----- RECORDS SUPPLIED
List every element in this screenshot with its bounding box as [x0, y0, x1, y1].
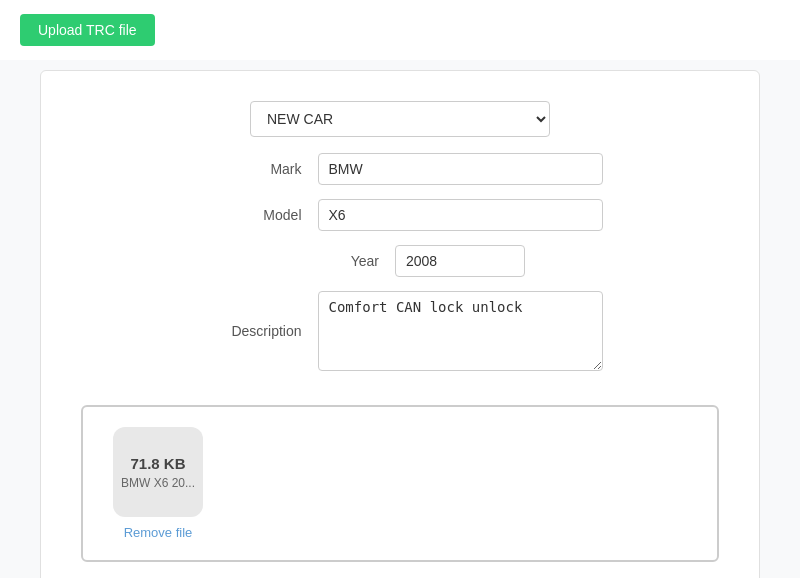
mark-row: Mark — [81, 153, 719, 185]
file-size: 71.8 KB — [130, 455, 185, 472]
year-input[interactable] — [395, 245, 525, 277]
model-row: Model — [81, 199, 719, 231]
description-row: Description — [81, 291, 719, 371]
model-input[interactable] — [318, 199, 603, 231]
car-select-wrapper: NEW CAR — [250, 101, 550, 137]
main-card: NEW CAR Mark Model Year Description 71.8 — [40, 70, 760, 578]
mark-label: Mark — [198, 161, 318, 177]
car-select[interactable]: NEW CAR — [250, 101, 550, 137]
remove-file-link[interactable]: Remove file — [124, 525, 193, 540]
upload-trc-button[interactable]: Upload TRC file — [20, 14, 155, 46]
model-label: Model — [198, 207, 318, 223]
description-textarea[interactable] — [318, 291, 603, 371]
file-icon: 71.8 KB BMW X6 20... — [113, 427, 203, 517]
description-label: Description — [198, 323, 318, 339]
year-label: Year — [275, 253, 395, 269]
file-item: 71.8 KB BMW X6 20... Remove file — [103, 427, 213, 540]
mark-input[interactable] — [318, 153, 603, 185]
form-section: NEW CAR Mark Model Year Description — [81, 101, 719, 385]
year-row: Year — [81, 245, 719, 277]
file-drop-area: 71.8 KB BMW X6 20... Remove file — [81, 405, 719, 562]
top-bar: Upload TRC file — [0, 0, 800, 60]
file-name: BMW X6 20... — [121, 476, 195, 490]
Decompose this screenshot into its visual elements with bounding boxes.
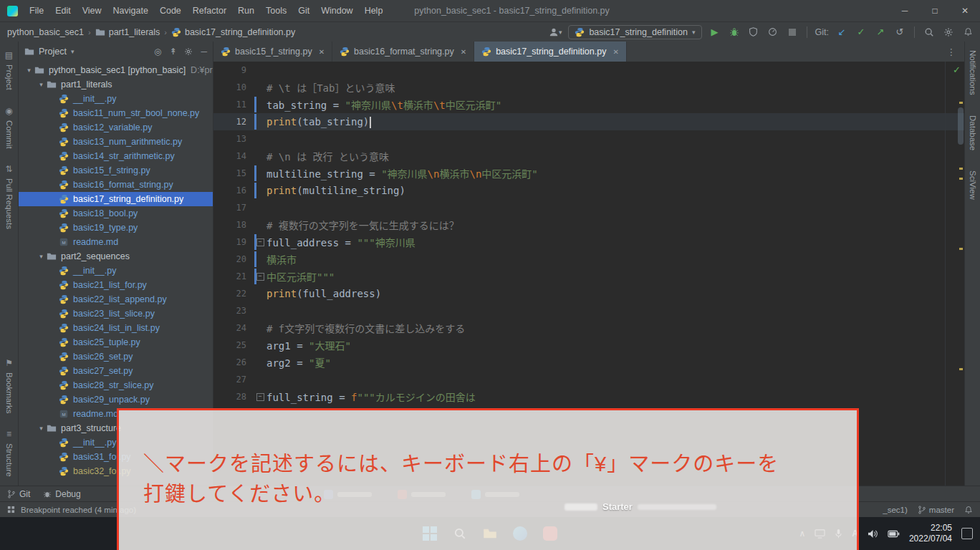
editor-tab-basic15_f_string-py[interactable]: basic15_f_string.py✕ [213,42,332,62]
fold-marker-icon[interactable]: − [256,273,264,281]
tab-options-icon[interactable]: ⋮ [938,42,965,62]
warning-stripe-mark[interactable] [959,178,963,180]
action-center-icon[interactable] [961,528,973,539]
code-line-15[interactable]: 15multiline_string = "神奈川県\n横浜市\n中区元浜町" [213,165,964,182]
code-line-13[interactable]: 13 [213,130,964,148]
user-account-icon[interactable]: ▾ [549,25,562,39]
tree-item-__init__-py[interactable]: __init__.py [19,92,213,106]
git-commit-button[interactable]: ✓ [855,25,868,39]
tree-item-basic24_list_in_list-py[interactable]: basic24_list_in_list.py [19,321,213,335]
code-line-28[interactable]: 28−full_string = f"""カルモジインの田舎は [213,388,964,405]
tree-item-basic18_bool-py[interactable]: basic18_bool.py [19,206,213,221]
toolwindow-button-debug[interactable]: Debug [43,489,80,499]
status-bell-icon[interactable] [964,506,973,514]
warning-stripe-mark[interactable] [959,168,963,170]
tree-expand-arrow[interactable]: ▾ [37,253,46,260]
tree-item-basic22_list_append-py[interactable]: basic22_list_append.py [19,292,213,307]
stripe-item-pull-requests[interactable]: ⇅Pull Requests [5,164,14,229]
tree-item-basic28_str_slice-py[interactable]: basic28_str_slice.py [19,378,213,392]
menu-code[interactable]: Code [154,6,187,16]
tree-item-__init__-py[interactable]: __init__.py [19,264,213,278]
breadcrumb-item-0[interactable]: python_basic_sec1 [6,27,85,37]
stripe-item-commit[interactable]: ◉Commit [5,106,14,149]
warning-stripe-mark[interactable] [959,102,963,104]
close-button[interactable]: ✕ [950,0,980,21]
git-update-button[interactable]: ↙ [835,25,848,39]
panel-settings-gear-icon[interactable] [184,47,193,56]
code-line-18[interactable]: 18# 複数行の文字列を一気に生成するには？ [213,216,964,233]
stripe-item-bookmarks[interactable]: ⚑Bookmarks [5,358,14,414]
warning-stripe-mark[interactable] [959,248,963,250]
code-line-21[interactable]: 21−中区元浜町""" [213,268,964,285]
code-line-17[interactable]: 17 [213,199,964,216]
breadcrumb-item-2[interactable]: basic17_string_definition.py [170,27,297,37]
tree-item-basic26_set-py[interactable]: basic26_set.py [19,349,213,364]
code-line-10[interactable]: 10# \t は［Tab］という意味 [213,79,964,96]
tree-item-basic21_list_for-py[interactable]: basic21_list_for.py [19,278,213,292]
profiler-button[interactable] [767,25,779,39]
tree-item-basic13_num_arithmetic-py[interactable]: basic13_num_arithmetic.py [19,135,213,149]
minimize-button[interactable]: ─ [890,0,920,21]
code-line-25[interactable]: 25arg1 = "大理石" [213,337,964,354]
tab-close-icon[interactable]: ✕ [319,48,325,56]
tree-expand-arrow[interactable]: ▾ [37,81,46,88]
volume-icon[interactable] [868,529,878,539]
tree-item-basic16_format_string-py[interactable]: basic16_format_string.py [19,178,213,192]
interpreter-label[interactable]: _sec1) [883,506,908,514]
collapse-all-icon[interactable]: ↟ [169,47,176,57]
editor-tab-basic16_format_string-py[interactable]: basic16_format_string.py✕ [332,42,474,62]
code-line-16[interactable]: 16print(multiline_string) [213,182,964,199]
menu-edit[interactable]: Edit [49,6,77,16]
code-line-26[interactable]: 26arg2 = "夏" [213,354,964,371]
search-everywhere-button[interactable] [923,25,936,39]
code-line-9[interactable]: 9 [213,62,964,79]
tree-expand-arrow[interactable]: ▾ [24,67,34,74]
project-panel-title[interactable]: Project [39,47,67,57]
code-line-12[interactable]: 12print(tab_string) [213,113,964,130]
code-line-23[interactable]: 23 [213,302,964,319]
stripe-item-project[interactable]: ▤Project [5,50,14,90]
tree-item-python_basic_sec1-python_basic-[interactable]: ▾python_basic_sec1 [python_basic]D:¥proj… [19,63,213,77]
code-line-27[interactable]: 27 [213,371,964,388]
menu-window[interactable]: Window [315,6,358,16]
tree-item-basic15_f_string-py[interactable]: basic15_f_string.py [19,163,213,178]
code-line-22[interactable]: 22print(full_address) [213,285,964,302]
breadcrumb-item-1[interactable]: part1_literals [94,27,162,37]
menu-navigate[interactable]: Navigate [107,6,154,16]
editor-tab-basic17_string_definition-py[interactable]: basic17_string_definition.py✕ [474,42,627,62]
tree-item-basic14_str_arithmetic-py[interactable]: basic14_str_arithmetic.py [19,149,213,163]
tree-expand-arrow[interactable]: ▾ [37,425,46,432]
stripe-item-notifications[interactable]: Notifications [969,50,977,95]
warning-stripe-mark[interactable] [959,368,963,370]
battery-icon[interactable] [888,530,900,538]
fold-marker-icon[interactable]: − [256,238,264,246]
menu-run[interactable]: Run [232,6,260,16]
stripe-item-structure[interactable]: ≡Structure [5,429,14,477]
tree-item-part2_sequences[interactable]: ▾part2_sequences [19,249,213,264]
tool-window-switcher-icon[interactable] [7,506,15,513]
menu-tools[interactable]: Tools [260,6,292,16]
code-line-14[interactable]: 14# \n は 改行 という意味 [213,148,964,165]
menu-refactor[interactable]: Refactor [187,6,232,16]
tab-close-icon[interactable]: ✕ [461,48,466,56]
chevron-down-icon[interactable]: ▾ [71,48,75,55]
toolwindow-button-git[interactable]: Git [7,489,30,499]
tree-item-basic23_list_slice-py[interactable]: basic23_list_slice.py [19,307,213,321]
tree-item-part1_literals[interactable]: ▾part1_literals [19,77,213,92]
fold-marker-icon[interactable]: − [256,393,264,401]
inspections-ok-icon[interactable]: ✓ [953,64,961,75]
stripe-item-database[interactable]: Database [969,115,977,150]
locate-file-icon[interactable]: ◎ [154,47,161,57]
debug-button[interactable] [728,25,741,39]
editor-scrollbar[interactable] [958,107,964,145]
run-configuration-select[interactable]: basic17_string_definition ▾ [568,25,701,39]
notifications-bell-icon[interactable] [961,25,974,39]
git-push-button[interactable]: ↗ [874,25,887,39]
tree-item-basic11_num_str_bool_none-py[interactable]: basic11_num_str_bool_none.py [19,106,213,120]
menu-file[interactable]: File [24,6,49,16]
tree-item-basic19_type-py[interactable]: basic19_type.py [19,221,213,235]
tab-close-icon[interactable]: ✕ [612,48,618,56]
hide-panel-icon[interactable]: ─ [201,47,207,57]
code-line-24[interactable]: 24# f文字列で複数行の文書に差し込みをする [213,319,964,337]
taskbar-clock[interactable]: 22:05 2022/07/04 [909,523,952,544]
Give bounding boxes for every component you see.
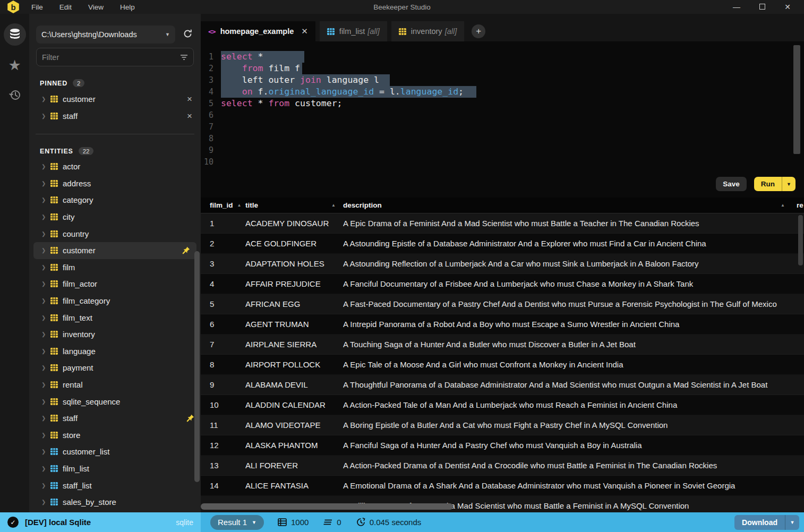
----------
Report each line above that includes the string "project".

project-panel-title[interactable]: Project [39,47,67,57]
stripe-item-project[interactable]: ▤Project [5,50,14,90]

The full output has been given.